Mehrere Monate durften unsere Lehrer die Kinder nicht im Clubhouse unterrichten. Ab Juli kamen dann wieder kleinere Gruppen ins Clubhouse. Die Kinder wurden nicht nur unterrichtet, sie lernten Masken nähen, nahmen an verschiedenen Aktivitäten teil und die Mitarbeiter hatten offene Ohren für ihre Nöte.

Gegen Ende Jahr organiserten wir für interessierte Eltern mehrere Workshops. Sie lernten selber Seife herzustellen, zu backen und zu dekorieren. Andere lernten wie man einfache Snacks zum Verkauf zubereitet. Eine weitere Gruppe wurde über mehrere Monate im Schweissen geschult. Eine Anzahl Eltern wagte es, etwas Neues anzufangen. Mehrere kommen zu Florence, unserer Sozialarbeiterin, und erzählen ihr von ihren Erfolgen und bringen einen Teil ihrer Einnahmen, die wir dann für sie sparen.

Unsere Näherinnen haben die letzte zwei Monate Schulsäcke für alle Kinder der Primarschule genäht. Die Schulsäcke werden die Kinder im Juli kriegen, wenn das neue Schuljahr beginnt. Zurzeit leiten sie weitere Frauen an, die auch nähen lernen möchten. Mama Lydia, eine Mutter, die an den Folgen von Polio leidet, lernte mit der Strickmaschine zu stricken. Sie lehrt nun anderen interessierten Frauen ebenfalls das Stricken.
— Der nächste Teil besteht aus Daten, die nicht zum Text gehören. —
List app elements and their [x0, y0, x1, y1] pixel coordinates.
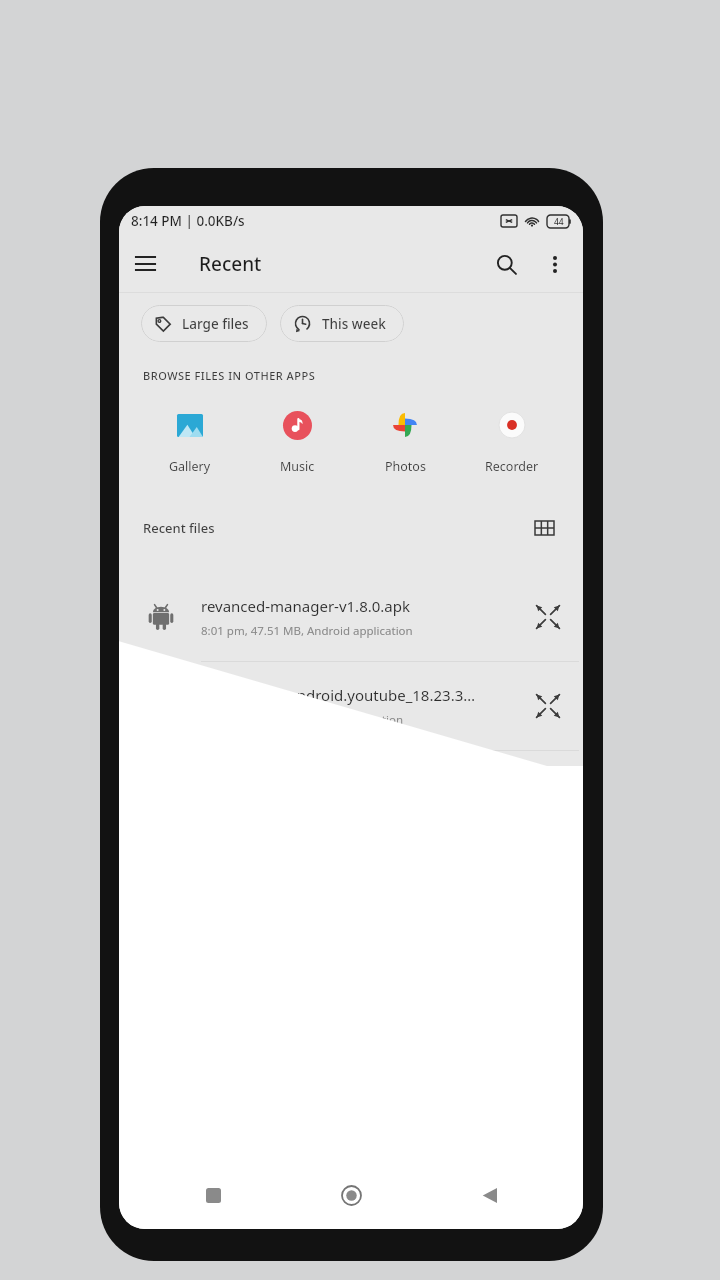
button[interactable]: Home	[328, 1172, 374, 1218]
staticText: 8:01 pm, 47.51 MB, Android application	[201, 623, 413, 639]
staticText: BROWSE FILES IN OTHER APPS	[143, 368, 316, 383]
staticText: Photos	[385, 458, 426, 475]
button[interactable]: More options	[531, 240, 579, 288]
staticText: Recent	[199, 251, 262, 277]
staticText: com.google.android.youtube_18.23.3…	[201, 685, 476, 705]
staticText: Recent files	[143, 519, 215, 537]
button[interactable]: Recent apps	[190, 1172, 236, 1218]
staticText: 8:14 PM | 0.0KB/s	[131, 212, 245, 230]
staticText: Music	[280, 458, 315, 475]
button[interactable]: Music	[252, 405, 342, 479]
staticText: 44	[554, 216, 564, 228]
button[interactable]: com.google.android.youtube_18.23.3…	[119, 662, 583, 750]
staticText: This week	[322, 315, 386, 333]
button[interactable]: Photos	[360, 405, 450, 479]
button[interactable]: Back	[466, 1172, 512, 1218]
button[interactable]: Expand	[527, 596, 569, 638]
button[interactable]: Search	[481, 239, 531, 289]
button[interactable]: Expand	[527, 685, 569, 727]
button[interactable]: Large files	[141, 305, 267, 342]
button[interactable]: Switch to grid view	[525, 509, 563, 547]
button[interactable]: Recorder	[467, 405, 557, 479]
button[interactable]: This week	[280, 305, 404, 342]
staticText: 7:26 pm, 135 MB, Android application	[201, 712, 404, 728]
button[interactable]: Gallery	[145, 405, 235, 479]
staticText: Recorder	[485, 458, 539, 475]
button[interactable]: revanced-manager-v1.8.0.apk	[119, 573, 583, 661]
staticText: Gallery	[169, 458, 211, 475]
staticText: Large files	[182, 315, 249, 333]
staticText: revanced-manager-v1.8.0.apk	[201, 596, 410, 616]
button[interactable]: Open navigation menu	[119, 238, 171, 290]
Ende Jahr gab es einen grösseren Mitarbeiterwechsel in Soweto. Drei Mitarbeiterinnen verliessen uns und an ihrer Stelle haben wir einen neuen Lehrer und eine Lehrerin angestellt. Wir freuen uns über ein motiviertes Team, das in dieser schwierigen Zeit tolle Arbeit leistet. Während des letzten Schulquartals blieben jeden Abend zwei Lehrer bis um 20 Uhr im Clubhouse, da die Schüler der siebten und achten Klasse abends dort ihre Schulaufgaben machten und Nachhilfe erhielten. Der Aufwand hat sich gelohnt, die Resultate der Primarabschlussprüfung, die wir vor zwei Wochen erhielten, waren besser als in den vergangenen Jahren.

Für all Eure Unterstützung liebe Freunde bedanken wir uns herzlich. Es ist nicht selbstverständlich, dass Ihr unsere Arbeit während dieser schwierigen Zeit nicht vergesst. Die Kinder, Mitarbeiter, Jonny und ich sind Euch sehr froh und dankbar dafür!

Wir wünschen Euch gute Gesundheit und Gottes Segen!